Access the Pulsar Dashboard at http://localhost:8080 to visualize:
- Cluster topology
- Broker status
- Topic metrics
- Consumer lag
- Function execution
Monitor broker metrics:
pulsar-admin brokers stats
Check broker connectivity:
pulsar-admin brokers list --cluster pulsar-cluster
Monitor namespace usage:
pulsar-admin namespaces stats-internal company-a/production
Track consumer lag:
pulsar-admin subscriptions stats \
persistent://company-a/production/orders/order-processor
Set up Prometheus monitoring:
curl http://localhost:8080/admin/v2/broker-stats/prometheus
Troubleshooting
Check broker logs:
tail -f /var/log/pulsar/broker.log
Verify ZooKeeper connectivity:
echo ruok | nc localhost 2181
Check BookKeeper status:
pulsar-admin bookkeeper list-ledgers
pulsar-admin bookkeeper ledger info <ledger-id>
Verify cluster metadata:
pulsar-admin clusters get pulsar-cluster
Test producer/consumer:
# Producer
pulsar-client produce -m "test message" \
persistent://company-a/production/test
# Consumer
pulsar-client consume -s test-sub -n 10 \
persistent://company-a/production/test
Conclusion
Apache Pulsar provides a modern, scalable messaging platform with separation of compute and storage, multi-tenancy, and geo-replication capabilities.
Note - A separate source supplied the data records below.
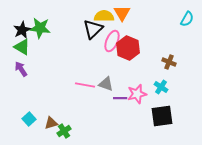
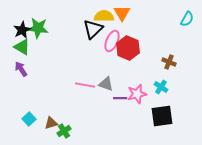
green star: moved 2 px left
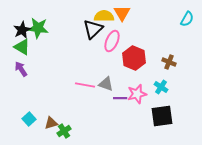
red hexagon: moved 6 px right, 10 px down
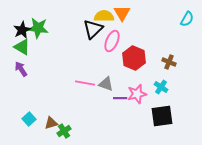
pink line: moved 2 px up
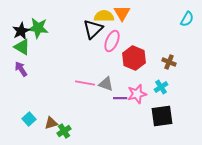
black star: moved 1 px left, 1 px down
cyan cross: rotated 24 degrees clockwise
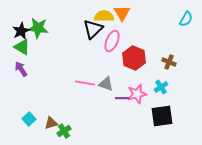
cyan semicircle: moved 1 px left
purple line: moved 2 px right
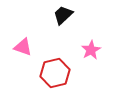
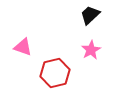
black trapezoid: moved 27 px right
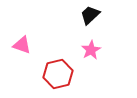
pink triangle: moved 1 px left, 2 px up
red hexagon: moved 3 px right, 1 px down
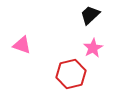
pink star: moved 2 px right, 2 px up
red hexagon: moved 13 px right
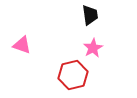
black trapezoid: rotated 125 degrees clockwise
red hexagon: moved 2 px right, 1 px down
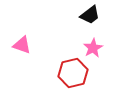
black trapezoid: rotated 60 degrees clockwise
red hexagon: moved 2 px up
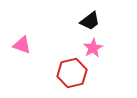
black trapezoid: moved 6 px down
red hexagon: moved 1 px left
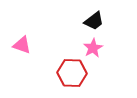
black trapezoid: moved 4 px right
red hexagon: rotated 16 degrees clockwise
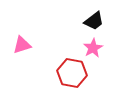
pink triangle: rotated 36 degrees counterclockwise
red hexagon: rotated 8 degrees clockwise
This guide covered standalone and cluster deployment, tenant/namespace organization, topic and subscription management, and Pulsar Functions for stream processing. For production deployments, configure proper replication factors, enable TLS encryption, set retention policies, monitor cluster health, and establish disaster recovery procedures. Pulsar's architecture makes it excellent for building resilient, globally distributed messaging systems at enterprise scale.